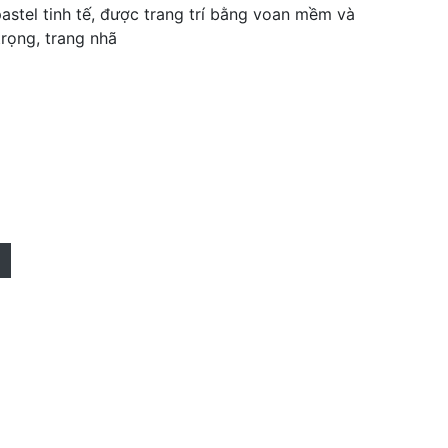
tel tinh tế, được trang trí bằng voan mềm và
rọng, trang nhã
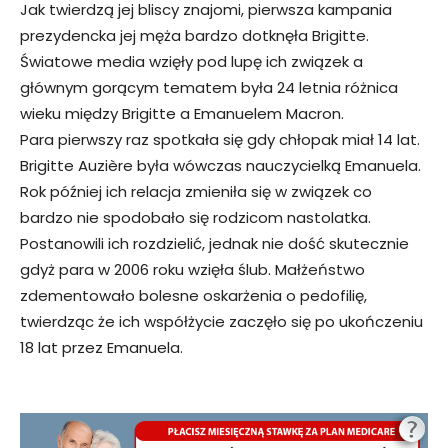
Jak twierdzą jej bliscy znajomi, pierwsza kampania
prezydencka jej męża bardzo dotknęła Brigitte.
Światowe media wzięły pod lupę ich związek a
głównym gorącym tematem była 24 letnia różnica
wieku między Brigitte a Emanuelem Macron.
Para pierwszy raz spotkała się gdy chłopak miał 14 lat.
Brigitte Auzière była wówczas nauczycielką Emanuela.
Rok później ich relacja zmieniła się w związek co
bardzo nie spodobało się rodzicom nastolatka.
Postanowili ich rozdzielić, jednak nie dość skutecznie
gdyż para w 2006 roku wzięła ślub. Małżeństwo
zdementowało bolesne oskarżenia o pedofilię,
twierdząc że ich współżycie zaczęło się po ukończeniu
18 lat przez Emanuela.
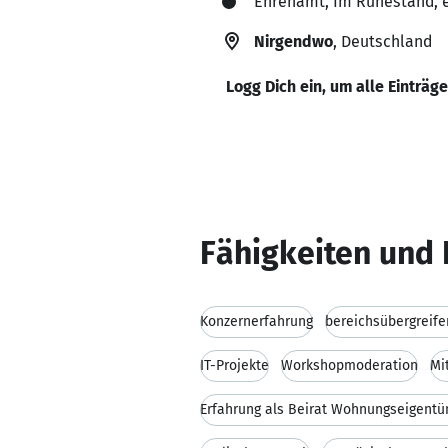
Ehrenamt, Im Ruhestand,
Nirgendwo
, Deutschland
Logg Dich ein, um alle Einträg
Fähigkeiten und 
Konzernerfahrung
bereichsübergreife
IT-Projekte
Workshopmoderation
Mi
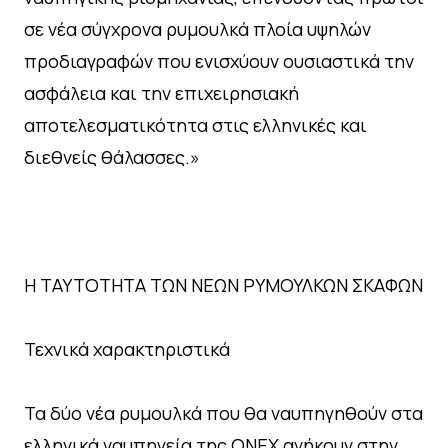
σε νέα σύγχρονα ρυμουλκά πλοία υψηλών
προδιαγραφών που ενισχύουν ουσιαστικά την
ασφάλεια και την επιχειρησιακή
αποτελεσματικότητα στις ελληνικές και
διεθνείς θάλασσες.»
Η ΤΑΥΤΟΤΗΤΑ ΤΩΝ ΝΕΩΝ ΡΥΜΟΥΛΚΩΝ ΣΚΑΦΩΝ
Τεχνικά χαρακτηριστικά
Τα δύο νέα ρυμουλκά που θα ναυπηγηθούν στα
ελληνικά ναυπηγεία της ONEX ανήκουν στην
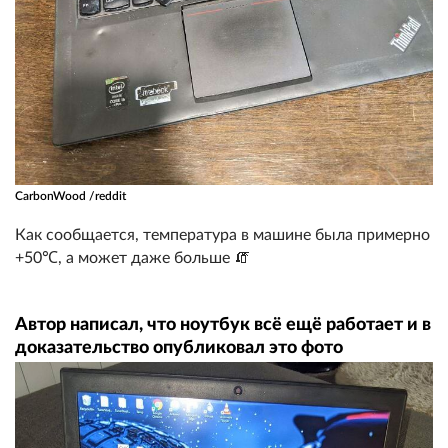
CarbonWood /reddit
Как сообщается, температура в машине была примерно
+50℃, а может даже больше 🧯
Автор написал, что ноутбук всё ещё работает и в
доказательство опубликовал это фото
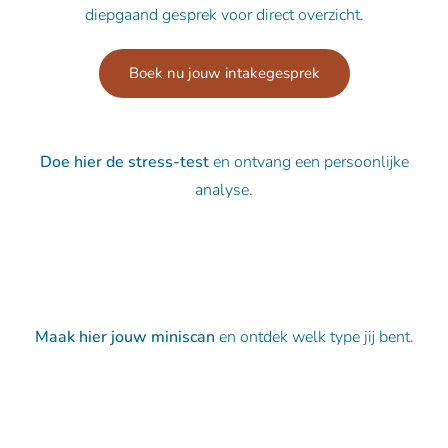
diepgaand gesprek voor direct overzicht.
Boek nu jouw intakegesprek
Doe hier de stress-test
en ontvang een persoonlijke
analyse.
Doe de stress-test
Maak hier jouw miniscan
en ontdek welk type jij bent.
Welk type ben ik?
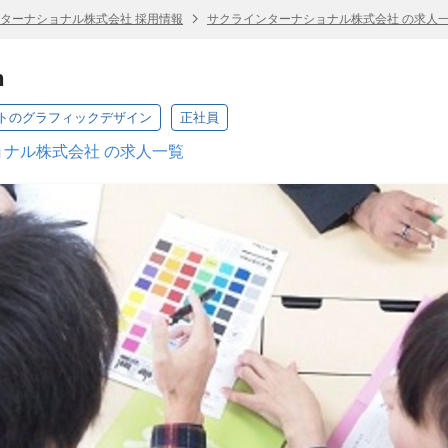
ターナショナル株式会社 採用情報
サクラインターナショナル株式会社 の求人
n
トのグラフィックデザイン
正社員
ナル株式会社 の求人一覧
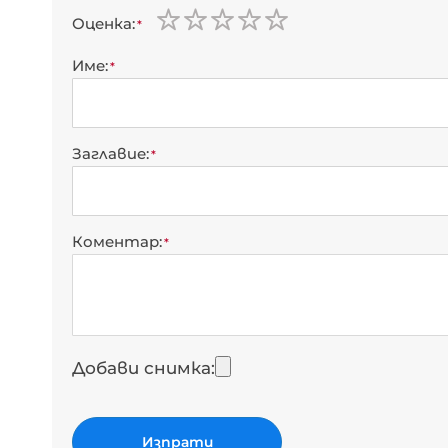
Оценка
1
2
3
4
5
star
stars
stars
stars
stars
Име
Заглавие
Коментар
Добави снимка
Изпрати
------------------------------------------------
Every line that holds the word "jouw" should be copied from the listing.

Solution to this task:
Boek nu jouw intakegesprek
Maak hier jouw miniscan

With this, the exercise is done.